総合生命科学部 生命科学セミナー開催(7月5日)

タンパク質動態研究所セミナー/第180回細胞生物学セミナー

矢原 一郎 先生(東京都医学総合研究所 特別客員研究員)

「適応応答と進化」

生物が環境変化に出あうと、新しいepigeneticな表現型を示す個体が現れ、新環境に適応した個体は、選択を経て、生き残る。適応的表現型をもつ個体を交配すると、同じ表現型を生むストレス応答系が子孫に伝わる。この時点では、子孫が適応的表現型を示すには、親が受けたものと同じストレス刺激が必要であるが、継代繁殖を繰り返すと、適応形質そのものが子孫に伝わるように変化する。Epigenetic応答は、epigeneticな因子とgeneticな因子が協同作用の結果であり、強いand/or多くのgenetic因子を有する生物個体は、より有効なepigenetic応答を示す。従って、適応表現型を示す個体同士の交配を繰り返し、生じた子孫を新環境による選択にさらすと、さらに強い、またより多くのgenetic因子を有する個体が優先的に選択される。これらのgenetic因子の強度と数が増えてくると、適応表現型の形成に必要なepigenetic因子の割合が減ってくる。

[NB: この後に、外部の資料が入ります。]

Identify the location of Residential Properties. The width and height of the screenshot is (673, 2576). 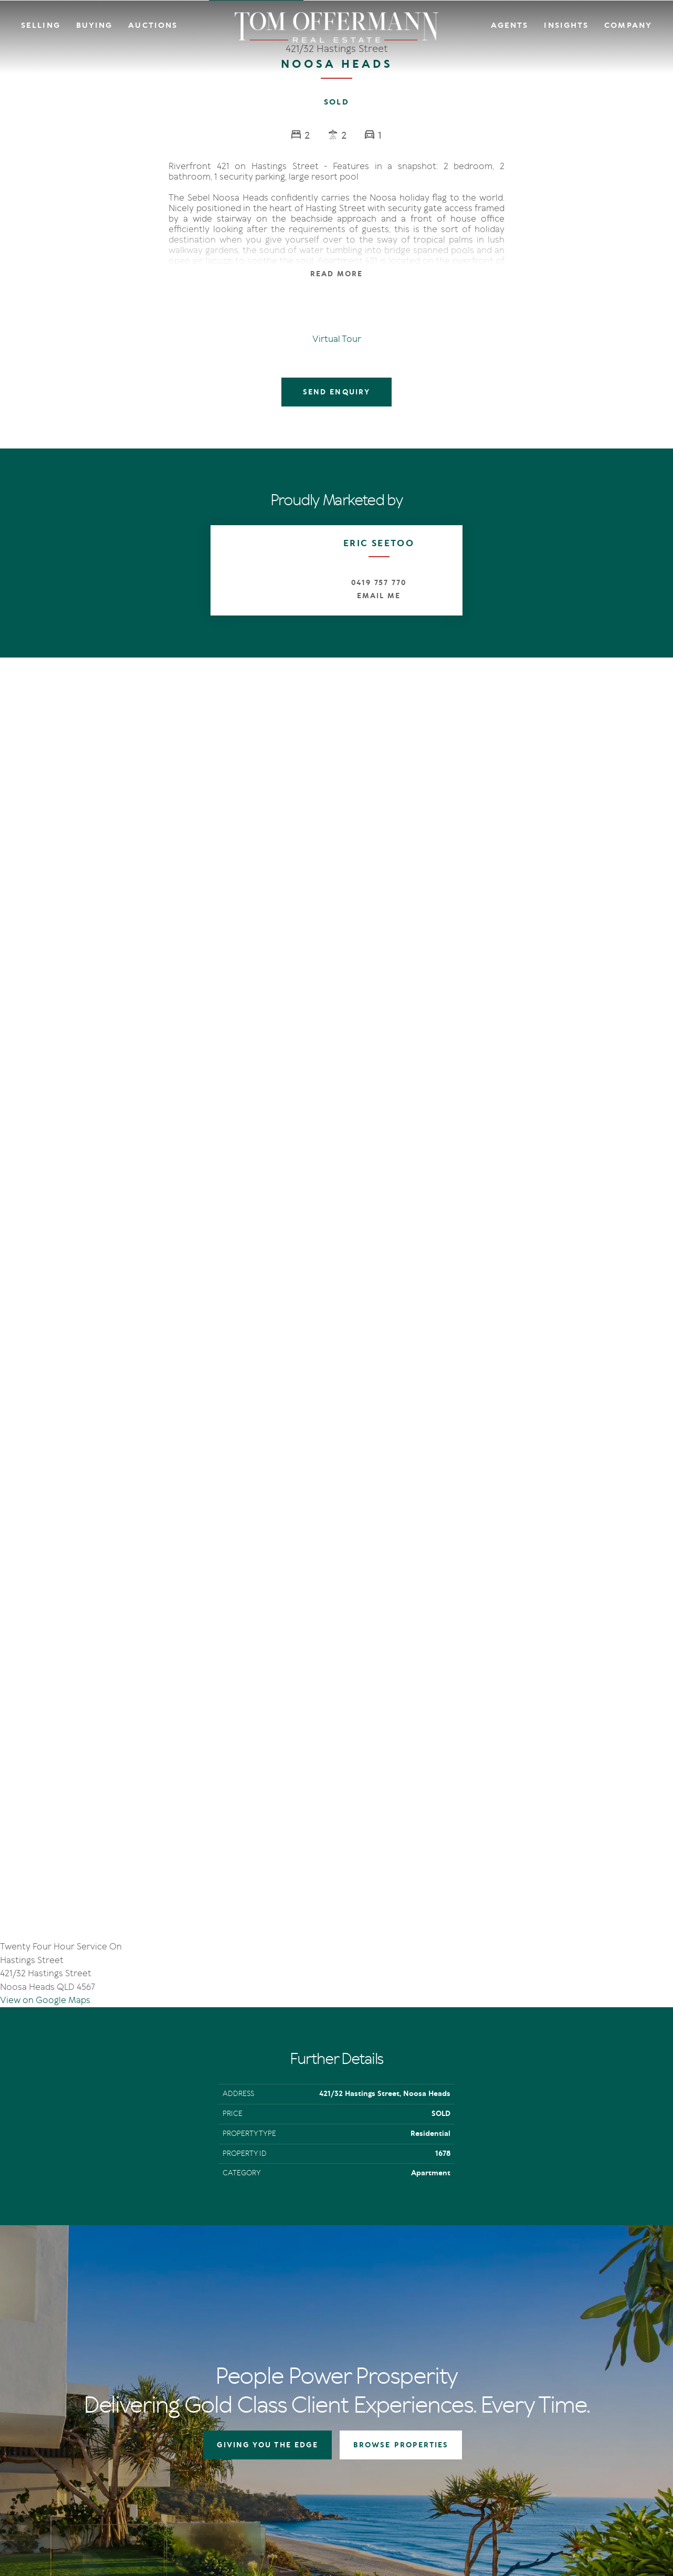
(425, 2295).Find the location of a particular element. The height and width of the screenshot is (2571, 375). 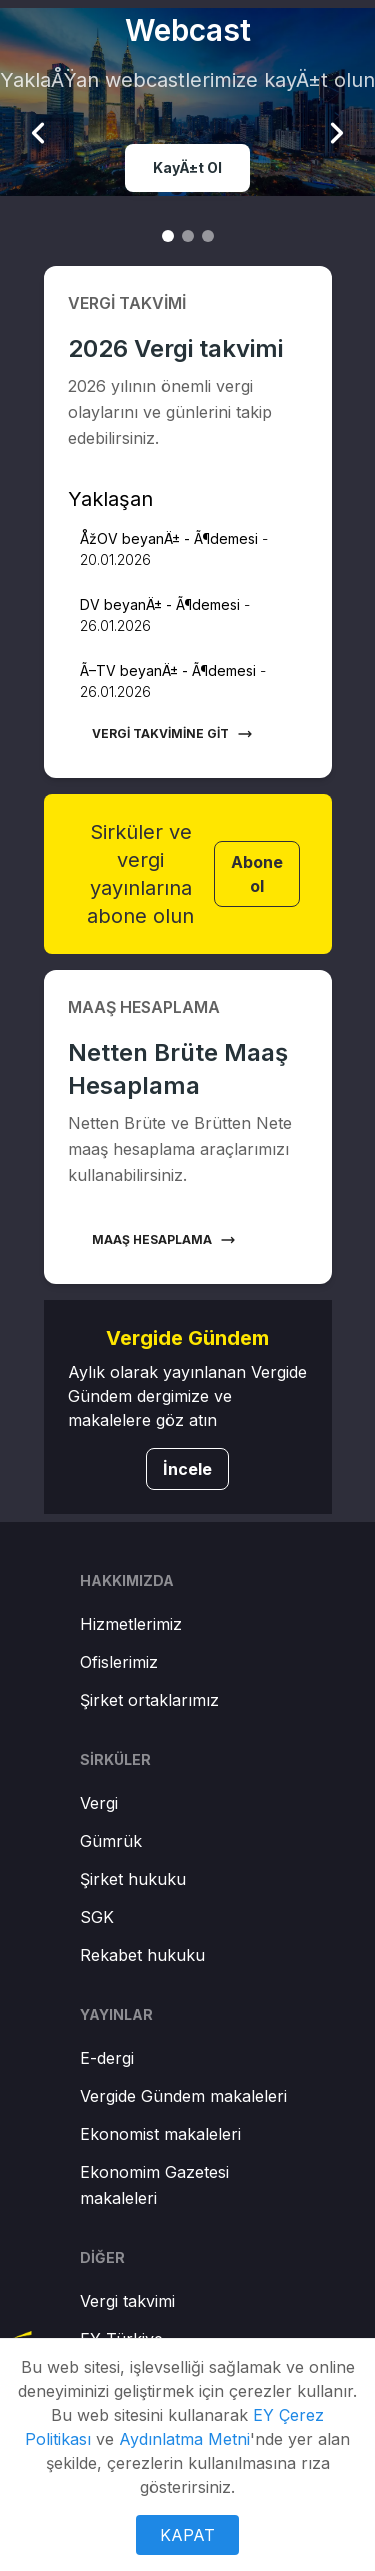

そしてついには、epigenetic因子の関与なしに(ストレス刺激なしに)、新規適応表現型を示す場合が想定される。かくして、新環境に適応したpolygenic traitsを有する個体群が出現する。概略すると、選択される表現型を形成する遺伝子は、epigeneticallyに形成された表現型を示す個体に集積してくる。わかりやすく言えば、“Phenotypes first ! Followed by genes”となる。
本セミナーにおいて、上記のような仕組みが適応進化の一翼を担っていることを説明したい。
日時 2018年7月5日(木)16:00 ~17:30(15:45開場)
場所 京都産業大学 15号館1階15102セミナー室
交通 ※キャンパス内に駐車場はありません。公共交通機関をご利用ください。